Complex enzyme IV (Cyt c oxidase): reduced Cyt c was used as an electron donor, and the decrease in the absorption value at 550nm due to oxidation of reduced Cyt c was measured. 400. mu.L of purified water was added to a 1mL cuvette, and 250. mu.L of potassium phosphate buffer (100mM, pH 7.0) and 50. mu.L of reduced Cyt c (1mM) were added, respectively. The cuvette sealed with the Parafilm was tumbled and the reaction mixture was mixed well and monitored at 550nm for a baseline of 2 min. The volume of the reaction mixture was adjusted to 992. mu.L with pure water. The reaction was initiated by adding 8. mu.L of mitochondrial protein (1mg/mL), and the decrease in absorbance at 550nm within 3min was measured (reduced Cyt c extinction coefficient. epsilon.: 18.5 mM-1. cm-1). Calculating the formula:

to investigate the effect of active compounds on mitochondrial electron transport chain complex enzyme activity, Foc TR4 was treated with compound A7 at concentrations of 3.125, 6.25, 12.5, 25 and 50 μ g/mL, respectively, and the activity of ETC complex enzymes I-IV was tested (FIG. 11). Compared with a control group, the activity of ETC complex enzymes I-IV is increased under low-concentration treatment; however, as the treatment concentration increases, the activity or content thereof gradually decreases without exception. The activity of compomers III-III increases to a maximum and begins to decrease at a concentration of 6.25. mu.g/mL and the activity of compomer IV increases to a maximum and begins to decrease at a concentration of 3.125. mu.g/mL with treatment of Compound A7. Compared with the control, the activity of the complex enzymes I to IV is reduced by 31.10 percent, 47.87 percent, 51.27 percent and 59.34 percent respectively at the concentration of 50 mu g/mL.

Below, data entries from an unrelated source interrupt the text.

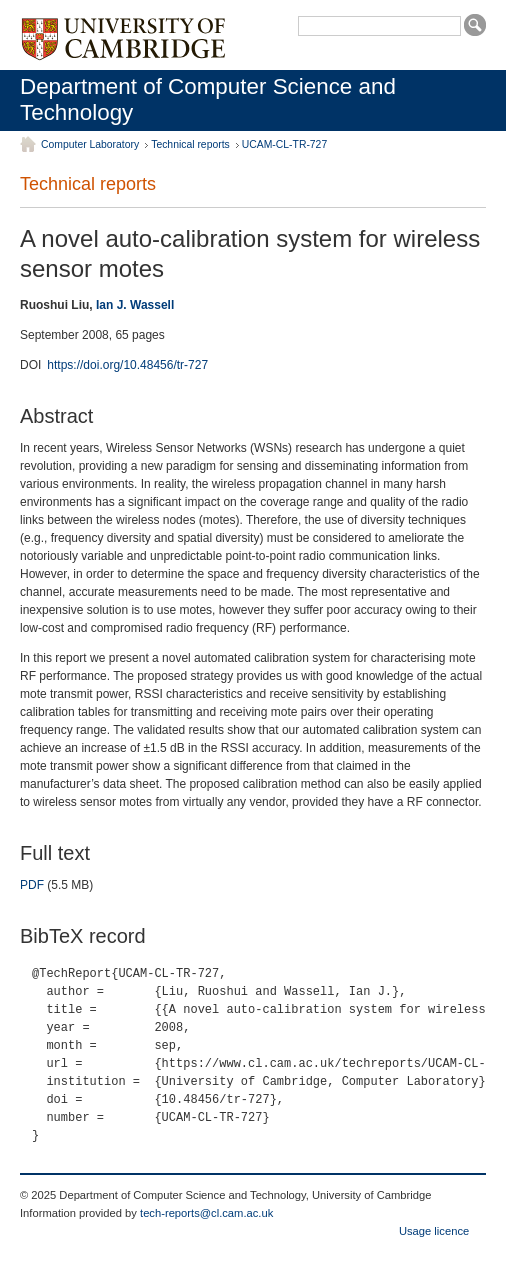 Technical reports (190, 144)
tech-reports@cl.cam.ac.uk (206, 1213)
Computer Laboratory (90, 144)
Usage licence (434, 1231)
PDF (32, 885)
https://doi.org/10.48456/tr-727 (127, 365)
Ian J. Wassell (135, 305)
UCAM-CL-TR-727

The embodiments of the present invention have been described in detail, but the embodiments are merely examples, and the present invention is not limited to the embodiments described above. Any equivalent modifications and substitutions to those skilled in the art are also within the scope of the present invention. Accordingly, equivalent changes and modifications made without departing from the spirit and scope of the present invention should be covered by the present invention.